[Saved entries]
☆ ☆ ☆ ☆ ☆ ☆ ☆
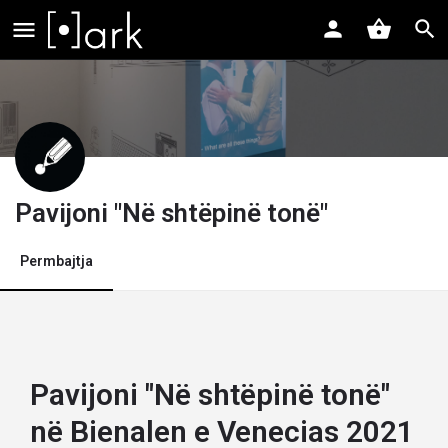
Pavijoni "Në shtëpinë tonë"
Permbajtja
Pavijoni "Në shtëpinë tonë"
në Bienalen e Venecias 2021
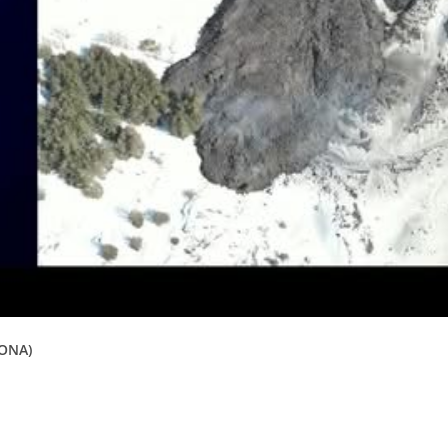
VONA)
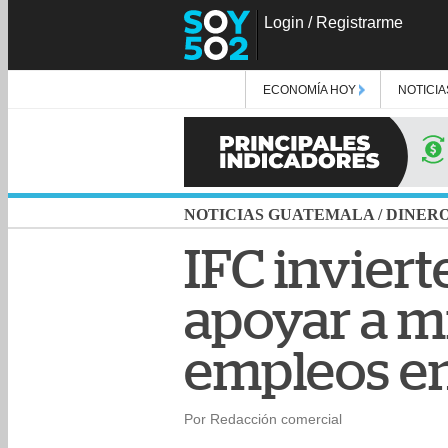
Login
/
Registrarme
ECONOMÍA HOY
NOTICIA
NOTICIAS GUATEMALA
/
DINER
IFC invier
apoyar a 
empleos en
Por Redacción comercial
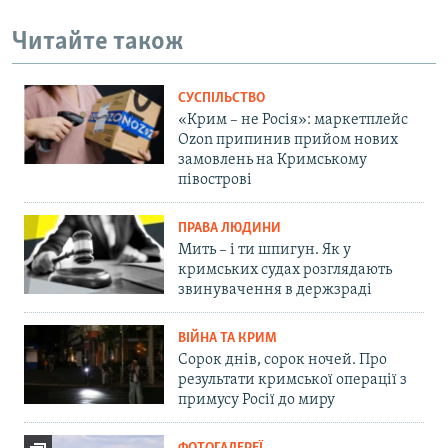
Читайте також
СУСПІЛЬСТВО
«Крим – не Росія»: маркетплейс
Ozon припинив прийом нових
замовлень на Кримському
півострові
ПРАВА ЛЮДИНИ
Мить – і ти шпигун. Як у
кримських судах розглядають
звинувачення в держзраді
ВІЙНА ТА КРИМ
Сорок днів, сорок ночей. Про
результати кримської операції з
примусу Росії до миру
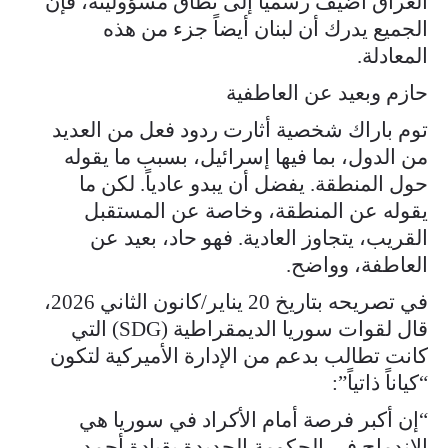
العراق أُضيف رسمياً إلى نطاق مسؤوليته، فإن
الجميع يدرك أن لبنان أيضاً جزء من هذه
المعادلة.
حازم وبعيد عن العاطفية
توم باراك شخصية أثارت ردود فعل من العديد
من الدول، بما فيها إسرائيل، بسبب ما يقوله
حول المنطقة. يفضل أن يبدو عادياً. لكن ما
يقوله عن المنطقة، وخاصة عن المستقبل
القريب، يتجاوز العادية. فهو حاد، بعيد عن
العاطفة، وواضح.
في تصريحه بتاريخ 20 يناير/كانون الثاني 2026،
قال لقوات سوريا الديمقراطية (SDG) التي
كانت تطالب بدعم من الإدارة الأميركية لتكون
“كياناً ذاتياً”:
“إن أكبر فرصة أمام الأكراد في سوريا هي
الاندماج في الحكومة الجديدة بقيادة أحمد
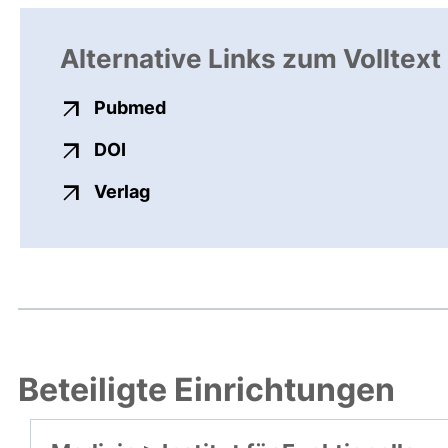
Alternative Links zum Volltext
externer Link, öffnet neues Fens
Pubmed
externer Link, öffnet neues Fenster
DOI
externer Link, öffnet neues Fenste
Verlag
Beteiligte Einrichtungen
☆ ☆ ☆ ☆ ☆ ☆ ☆
Reproduce exactly, with every picture left out, the lines from the one that contains "القريب، يتجاوز العادية. فهو حاد، بعيد عن" to the final line of the records above.

WORKED SOLUTION >>
القريب، يتجاوز العادية. فهو حاد، بعيد عن
العاطفة، وواضح.
في تصريحه بتاريخ 20 يناير/كانون الثاني 2026،
قال لقوات سوريا الديمقراطية (SDG) التي
كانت تطالب بدعم من الإدارة الأميركية لتكون
“كياناً ذاتياً”:
“إن أكبر فرصة أمام الأكراد في سوريا هي
الاندماج في الحكومة الجديدة بقيادة أحمد
Alternative Links zum Volltext
externer Link, öffnet neues Fens
Pubmed
externer Link, öffnet neues Fenster
DOI
externer Link, öffnet neues Fenste
Verlag
Beteiligte Einrichtungen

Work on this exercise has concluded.